CS 5430 Homework 4: Information Flow

General Instructions. You are expected to work alone on this assignment.

Due March 23, 10 am. No late assignments will be accepted.

Submit your solution using CMS. Prepare your solution using Word (.doc) or some ascii editor (.txt), as follows:

• Use 10 point or larger font.
• Start each problem's solution on a new page.
• Use at most 1 page per problem.

1. Noninterference

The security policy noninterference for confidentiality can be informally stated as,

"Changes in high inputs do not cause changes in low outputs."

(In lecture, we referred to this policy simply as noninterference.) Do the following systems satisfy this policy? Argue why or why not. Your interpretation of this informal condition may affect your answer, so the clarity and precision of your rationale is important. You may assume that covert channels (e.g., timing and termination) are unobservable; or equivalently, that these channels are allowed to leak information. All systems have four channels: HI (high in), HO (high out), LI (low in), LO (low out).

1. System U copies all input from HI to HO, from LI to LO, and additionally echoes all data from LI to HO.
2. After receiving an input x on HI and an input y on LI, system V outputs y on LO if x is even, and y^y on LO if x is odd, where ^ denotes string concatenation.
3. Upon receiving plaintext x such that |x|=32 on HI, system W generates a uniformly random one-time pad k such that |k|=32, then outputs the one-time pad encryption of x with k—that is, x XOR k—on LO.
4. System X receives plaintext m on HI and RSA public key K on LI, then outputs the RSA encryption of m with K—that is, m^e mod n, where K=(e,n)—on LO.

2. Arrays

In lecture, we built a static analysis that enforced noninterference for confidentiality, for a very simple programming language. Suppose we add heap-allocated arrays (as in Java) to that language. So, we may have assignment statements of the following forms:

  a[i] = j;
     j = a[i];
     a = b;

In the final statement above, a and b are both arrays. The effect of the statement is to cause both a and b to refer to the same array on the heap; that is, the array is aliased by a and b. Thus, if "a = b; b[j] = i;" is executed, then both a[j] and b[j] will be equal to i. Assume that all array indices are always within bounds.

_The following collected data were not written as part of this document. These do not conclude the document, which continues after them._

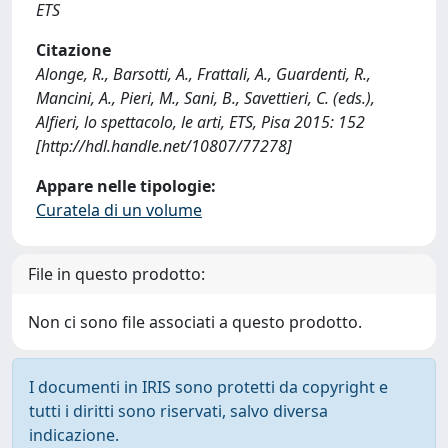
ETS
Citazione
Alonge, R., Barsotti, A., Frattali, A., Guardenti, R.,
Mancini, A., Pieri, M., Sani, B., Savettieri, C. (eds.),
Alfieri, lo spettacolo, le arti, ETS, Pisa 2015: 152
[http://hdl.handle.net/10807/77278]
Appare nelle tipologie:
Curatela di un volume
File in questo prodotto:
Non ci sono file associati a questo prodotto.
I documenti in IRIS sono protetti da copyright e
tutti i diritti sono riservati, salvo diversa
indicazione.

1. Examine the following three statements, whose variables are subscripted by confidentiality labels. Explain which statements satisfy noninterference, which don't, and why. Variables c, d, e, and f are arrays; m, n, o, and p are integers.

   1. cH[mL] = nL;
   2. oL = dL[pH];
   3. eL = fH;

2. The rules below are proposed to check information flow for arrays. (Recall from lecture that "S sif pc = C" means that program S satisfies noninterference if the label on the program counter is C.) The first rule allows array element selection (e.g., a[i]) as part of expression E. Variables in expressions may be arrays or scalars. In the first rule, x may be either an array variable or a scalar variable, but it may not be an array element selection. In the second rule, a is an array.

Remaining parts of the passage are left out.